Pada tahun 1960-an, nasibnya berubah ketika secara tidak sengaja bertemu dengan Burhan Uray, seorang pengusaha kayu asal Malaysia. Pertemuan tersebut membuka jalan bagi Prajogo untuk bergabung dengan PT Djajanti Grup, perusahaan milik Burhan Uray pada tahun 1969. Dengan etos kerja yang tinggi, Prajogo dipercaya menjadi General Manager Pabrik Plywood Nusantara di Gresik, Jawa Timur hanya dalam tujuh tahun.

Namun, setahun kemudian, Prajogo memutuskan untuk mengundurkan diri dan membeli perusahaan kayu yang sedang mengalami krisis keuangan, CV Pacific Lumber Coy. Ia meminjam sejumlah uang dari bank untuk membeli perusahaan tersebut dan mengganti namanya menjadi PT Barito Pacific. Hebatnya, ia berhasil melunasi pinjaman tersebut hanya dalam satu tahun.

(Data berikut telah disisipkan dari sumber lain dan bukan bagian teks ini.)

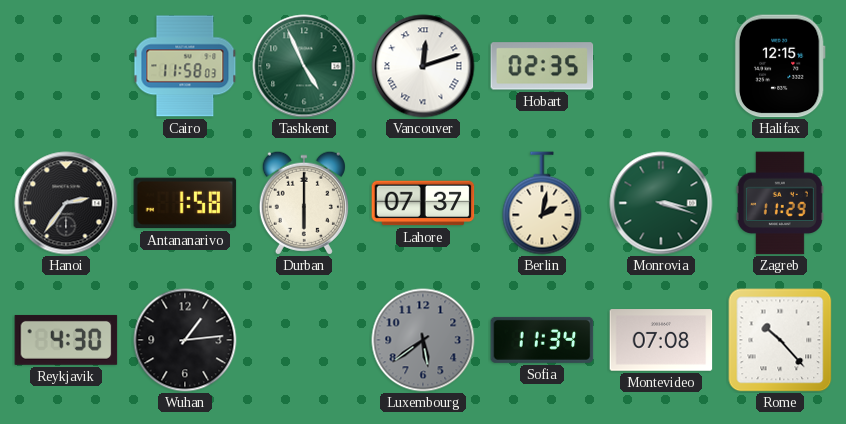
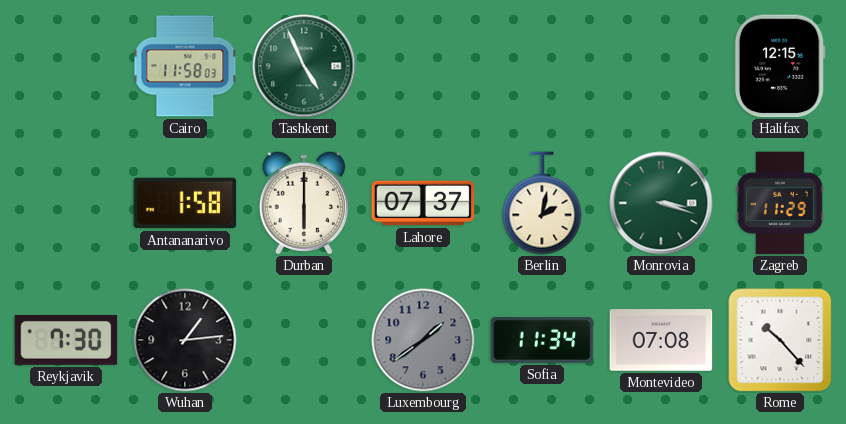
Vancouver: 12:12 -> none
Hobart: 02:35 -> none
Hanoi: 2:36 -> none
Reykjavik: 4:30 -> 7:30
Luxembourg: 5:39 -> 1:39
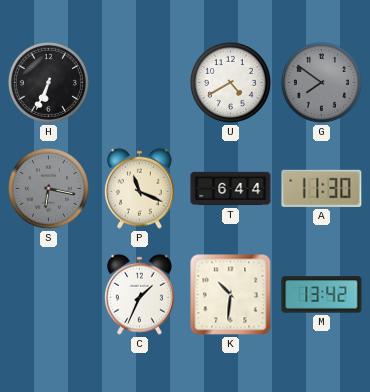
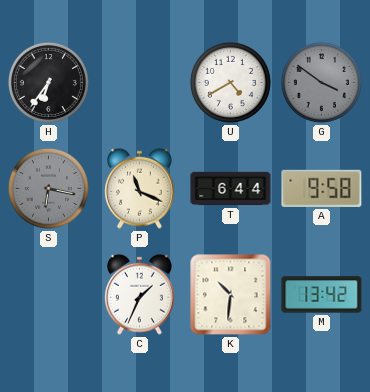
H: 6:34 -> 6:36
G: 7:51 -> 3:51
A: 11:30 -> 9:58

Pada 1970-an, PT Barito Pacific resmi berganti nama menjadi Barito Pacific Timber (BRPT) dan mengurangi bisnis kayunya pada tahun 2007. Pada tahun yang sama, BRPT mengakuisisi 70 persen saham perusahaan petrokimia Chandra Asri, yang juga terdaftar di Bursa Efek Indonesia. Kesuksesan Prajogo terus berlanjut dengan pendirian PT Chandra Asri Petrochemical Center dan PT Tri Polyta Indonesia Tbk.

Pada 2011, Chandra Asri bergabung dengan Tri Polyta Indonesia, menjadi produsen petrokimia terintegrasi terbesar di Indonesia. Thaioil mengakuisisi 15 persen saham Chandra Asri pada Juli 2021. Pada 2023, Prajogo berhasil membawa dua perusahaannya, CUAN dan BREN, untuk melantai di Bursa Efek Indonesia.

Dengan perjalanan hidup yang inspiratif, dari seorang sopir hingga menjadi salah satu miliarder terkaya di dunia, Prajogo Pangestu membuktikan bahwa kerja keras dan tekad kuat dapat membawa seseorang mencapai puncak kesuksesan.